By Stacey Naggiar
Advocacy and Communications Officer, MACEPA, and Global Health Corps Fellow
A team of 15 data collectors were trained in Step E activities in Lusaka last week, the first “elimination survey” to take place in Zambia. Over the coming weeks the teams will visit catchment areas in Zambia’s Southern Province where facilities have recorded little to no malaria cases in the past few years. Using GPS-enabled phones, data collectors will travel to households randomly selected via satellite for the survey. With parental consent, the selected households will undergo a questionnaire and provide blood samples to look for any traces of the malaria parasite that may remain in the population.
In the news
Looking at the progress of malaria over the last thirty years, Healio points to drug resistance as the greatest threat to continued success against the disease. To maintain momentum, they argue that improvements in infrastructure, as well as continued development of new insecticides and anti-malaria drugs are essential and urge not to place too much hope in a vaccine.
Nepal is aiming to eliminate malaria by 2022 and become certified malaria-free by the World Health Organization by 2026. On MalariaMatters.org, JPhiego’s Emmanuel Le Perru outlines how interventions such as vigilant surveillance, targeting high-risk groups, and mass drug administration will get them there.
“This expansion could have big implications for nearly every global health NGO in the world…even if they themselves do not receive US funds directly…pretty much every health care provider in some of the poorest places on the planet will be affected by this rule.” UN Dispatch provides an “In-Depth Analysis” of how President Trump’s version of the Global Gag Rule (which prevents aid organizations from receiving funds if they inform patients about abortion) is more expansive than other administrations, meaning programs that touch every aspect of global health, except for emergency humanitarian relief, will be affected.
Former Wisconsin congressman and US ambassador to Tanzania Mark Green is President Trump’s nominee to run USAID. According to the AP, Green has strong bipartisan support but much remains in question as the fate of the agency has yet to be decided.
NPR’s goats and soda dives into a claim by Trump campaign economic policy adviser Stephen Moore that the US foreign aid budget should be cut because there’s no evidence aid has any effect on development or improving living standards. Experts pushed back saying it’s unclear what exactly causes economic growth and studies looking at the connection between aid and growth have produced mixed results. And when it comes to education and health there are concrete examples of success.

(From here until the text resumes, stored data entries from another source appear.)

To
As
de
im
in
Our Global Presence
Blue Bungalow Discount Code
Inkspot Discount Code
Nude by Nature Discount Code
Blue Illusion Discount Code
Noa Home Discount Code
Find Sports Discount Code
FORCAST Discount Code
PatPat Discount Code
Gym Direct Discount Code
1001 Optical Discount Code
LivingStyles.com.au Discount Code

Read the latest on the PATH Blog to learn about PATH’s role in the recent Ebola outbreak in the DR Congo. Together with DRC government officials and groups including the WHO, CDC, and Médecins Sans Frontières, a coordinated response is underway.
Meet your community health worker
The MACEPA communications team are in Kalomo and Zimba districts, targeting areas with data reporting challenges. By reiterating the importance of quality and timely data during clinic meetings with community health workers, including sharing data dashboards for their catchment area and for neighboring ones, it is hoped that improved reporting will emerge. This engagement is also an opportunity to sensitize communities to Step D: community-level investigation of passive and active malaria cases. With support from the National Malaria Elimination Centre, the team is meeting with chiefs and conducting village meetings with local drama and music groups to entertain and educate the audience about malaria prevention.
Specifically, the village meetings are being used to formally introduce community health workers (CHWs) in an effort to raise their profiles as health service providers and key players in the country-wide effort to eliminate malaria by 2021.
The trip also involves taking portraits of the CHWs that will be made into posters to be displayed at the health facilities, schools, and churches in their areas. The hope is that by raising the profile of CHWs within their own communities, people will feel comfortable seeking them out for care if malaria symptoms present and submitting to malaria testing even in the absence of symptoms. In order for districts to record zero malaria cases and earn the status of a malaria-free zone, every last case must be tracked and treated.